We propose four construction strategies to build new rank-based features for a given feature f ∈ℱ, occurring in the feature vector representing each pair (q,c), where c ∈𝒞q:
- Rank f. Feature Rank f ∈ {1,2,…,|𝒞q|} corresponds to the rank of c after sorting 𝒞q in descending order of f.
- Rev-Rank f. The same as Rank f, but 𝒞q is ordered in ascending order of f.
- Dist-Min f. Feature Dist-Min f ∈ ℝ is given by the absolute value of the difference between the value of f and the smallest value of f in 𝒞q.
- Dist-Max f. The same as Dist-Min f, but we consider the difference with the largest value of f in 𝒞q.
We expect that these new features can improve the scoring ability of the learned models since they contribute to give information about the whole set of candidates Cq, while other features give information limited to the single pairs (q,c) with respect to the entire collection of indexed documents. We claim that they can capture relatively better or relatively worse concepts over the current candidate set. It is worth noting that Rank f and Rev-Rank f are not mutually exclusive. If higher values of f are better, the former could promote good documents, while the latter should demote bad documents.
Efficiency of learned models
Figure 1 illustrates the quality in terms of NDCG of the λ-MART models trained on MSN/Fold 1 by using ℱ, ℱ+40, and ℱ+10 (respectively the original feature set, and extended feature sets adding 40 or 10 rank-based features). We report the values of NDCG@50 obtained on the test set of MSN/Fold 1 as a function of the number of trees of the generated model. Note that the three curves stops in correspondence of a different number of trees: this is because the validation set is used to choose the number of trees in the final model.

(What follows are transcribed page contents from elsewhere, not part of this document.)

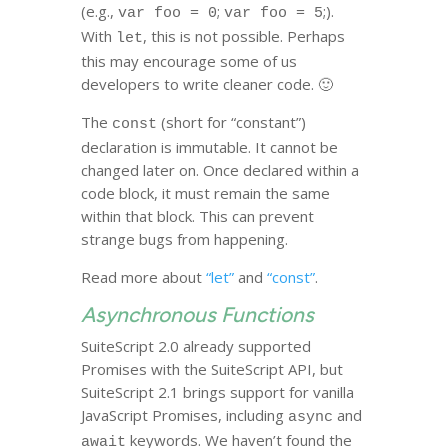
(e.g.,
;
;).
var foo = 0
var foo = 5
With
, this is not possible. Perhaps
let
this may encourage some of us
developers to write cleaner code. 🙂
The
(short for “constant”)
const
declaration is immutable. It cannot be
changed later on. Once declared within a
code block, it must remain the same
within that block. This can prevent
strange bugs from happening.
Read more about
“let”
and
“const”
.
Asynchronous Functions
SuiteScript 2.0 already supported
Promises with the SuiteScript API, but
SuiteScript 2.1 brings support for vanilla
JavaScript Promises, including
and
async
keywords. We haven’t found the
await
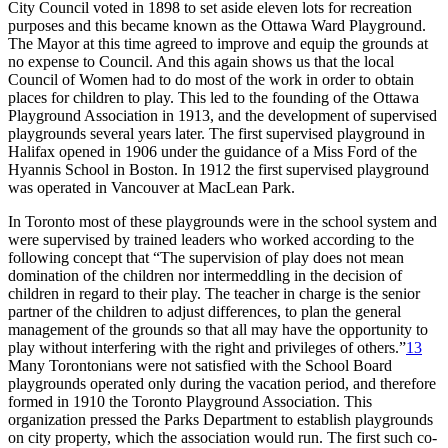
City Council voted in 1898 to set aside eleven lots for recreation
purposes and this became known as the Ottawa Ward Playground.
The Mayor at this time agreed to improve and equip the grounds at
no expense to Council. And this again shows us that the local
Council of Women had to do most of the work in order to obtain
places for children to play. This led to the founding of the Ottawa
Playground Association in 1913, and the development of supervised
playgrounds several years later. The first supervised playground in
Halifax opened in 1906 under the guidance of a Miss Ford of the
Hyannis School in Boston. In 1912 the first supervised playground
was operated in Vancouver at MacLean Park.
In Toronto most of these playgrounds were in the school system and
were supervised by trained leaders who worked according to the
following concept that “The supervision of play does not mean
domination of the children nor intermeddling in the decision of
children in regard to their play. The teacher in charge is the senior
partner of the children to adjust differences, to plan the general
management of the grounds so that all may have the opportunity to
play without interfering with the right and privileges of others.”
13
Many Torontonians were not satisfied with the School Board
playgrounds operated only during the vacation period, and therefore
formed in 1910 the Toronto Playground Association. This
organization pressed the Parks Department to establish playgrounds
on city property, which the association would run. The first such co-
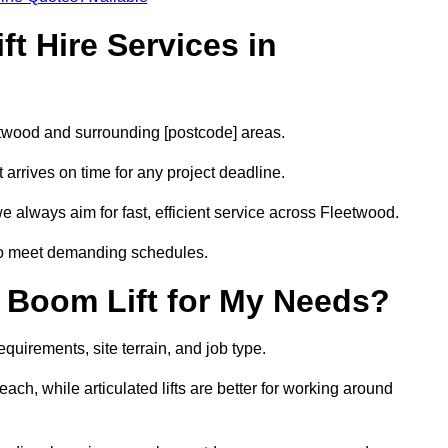
t Hire Services in
eetwood and surrounding [postcode] areas.
arrives on time for any project deadline.
e always aim for fast, efficient service across Fleetwood.
 to meet demanding schedules.
 Boom Lift for My Needs?
quirements, site terrain, and job type.
ach, while articulated lifts are better for working around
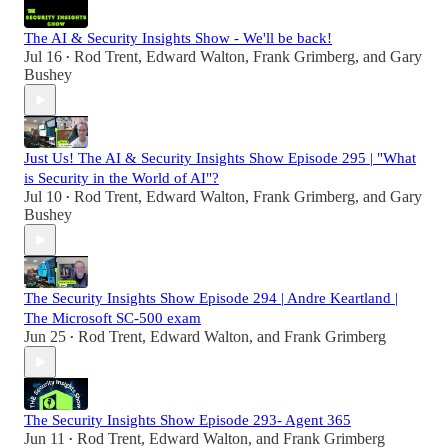
The AI & Security Insights Show - We'll be back!
Jul 16
Rod Trent
,
Edward Walton
,
Frank Grimberg
, and
Gary
•
Bushey
Just Us! The AI & Security Insights Show Episode 295 | "What
is Security in the World of AI"?
Jul 10
Rod Trent
,
Edward Walton
,
Frank Grimberg
, and
Gary
•
Bushey
The Security Insights Show Episode 294 | Andre Keartland |
The Microsoft SC-500 exam
Jun 25
Rod Trent
,
Edward Walton
, and
Frank Grimberg
•
The Security Insights Show Episode 293- Agent 365
Jun 11
Rod Trent
,
Edward Walton
, and
Frank Grimberg
•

The benefit of our rank-based features shows up very early in the learning process. First, we note that the new feature sets ℱ+40 and ℱ+10 always produce models that are more effective than the one obtained by using the original feature set ℱ at smaller ensemble sizes. More importantly, the maximum quality of the model trained on ℱ requires a number of trees that is about three times larger than the number of trees of the models trained on either ℱ+40 or ℱ+10 to obtain the same NDCG@50. This behaviour is very significant, since the number of trees directly impacts ranking efficiency. Document scoring requires in fact the traversal of all the trees of the model, and its cost is thus linearly proportional to their number.